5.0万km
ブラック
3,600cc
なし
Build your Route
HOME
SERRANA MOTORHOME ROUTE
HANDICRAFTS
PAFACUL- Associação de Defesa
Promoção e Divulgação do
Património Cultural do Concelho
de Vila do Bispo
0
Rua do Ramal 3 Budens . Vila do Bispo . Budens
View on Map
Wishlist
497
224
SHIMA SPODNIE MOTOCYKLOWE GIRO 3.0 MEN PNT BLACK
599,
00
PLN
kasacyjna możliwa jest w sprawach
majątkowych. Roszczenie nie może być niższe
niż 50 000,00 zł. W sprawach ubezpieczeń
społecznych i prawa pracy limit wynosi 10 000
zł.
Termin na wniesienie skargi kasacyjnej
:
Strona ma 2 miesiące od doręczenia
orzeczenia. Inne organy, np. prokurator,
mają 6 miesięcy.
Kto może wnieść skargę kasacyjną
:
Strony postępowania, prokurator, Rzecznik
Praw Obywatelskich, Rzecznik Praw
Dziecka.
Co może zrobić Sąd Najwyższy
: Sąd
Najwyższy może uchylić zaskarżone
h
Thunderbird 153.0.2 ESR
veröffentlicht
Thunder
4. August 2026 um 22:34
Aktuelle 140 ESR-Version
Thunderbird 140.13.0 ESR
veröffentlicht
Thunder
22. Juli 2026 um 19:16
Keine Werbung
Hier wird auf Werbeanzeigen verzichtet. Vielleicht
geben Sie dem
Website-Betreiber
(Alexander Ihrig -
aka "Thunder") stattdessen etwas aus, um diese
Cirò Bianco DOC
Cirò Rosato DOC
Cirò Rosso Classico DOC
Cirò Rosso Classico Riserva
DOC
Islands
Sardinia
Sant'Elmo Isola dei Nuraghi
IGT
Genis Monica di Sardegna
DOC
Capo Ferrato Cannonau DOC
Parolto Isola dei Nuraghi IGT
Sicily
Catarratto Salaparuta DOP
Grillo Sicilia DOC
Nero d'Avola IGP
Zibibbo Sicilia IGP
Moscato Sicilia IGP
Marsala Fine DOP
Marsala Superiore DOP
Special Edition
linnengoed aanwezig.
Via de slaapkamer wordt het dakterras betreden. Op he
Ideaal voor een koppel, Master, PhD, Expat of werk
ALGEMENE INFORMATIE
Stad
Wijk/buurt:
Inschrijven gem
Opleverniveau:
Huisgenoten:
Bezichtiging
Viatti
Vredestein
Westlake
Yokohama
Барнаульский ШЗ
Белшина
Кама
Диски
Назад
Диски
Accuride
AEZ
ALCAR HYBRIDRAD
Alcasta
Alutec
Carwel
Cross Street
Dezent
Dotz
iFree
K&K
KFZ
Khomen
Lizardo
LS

· · · · ·

- **WHAT YOU SHOULD DO**: Give back the records word for word. Start at the first line, end at the line containing "kasacyjna możliwa jest w sprawach", and include both.

- **TASK RESPONSE**:
5.0万km
ブラック
3,600cc
なし
Build your Route
HOME
SERRANA MOTORHOME ROUTE
HANDICRAFTS
PAFACUL- Associação de Defesa
Promoção e Divulgação do
Património Cultural do Concelho
de Vila do Bispo
0
Rua do Ramal 3 Budens . Vila do Bispo . Budens
View on Map
Wishlist
497
224
SHIMA SPODNIE MOTOCYKLOWE GIRO 3.0 MEN PNT BLACK
599,
00
PLN
kasacyjna możliwa jest w sprawach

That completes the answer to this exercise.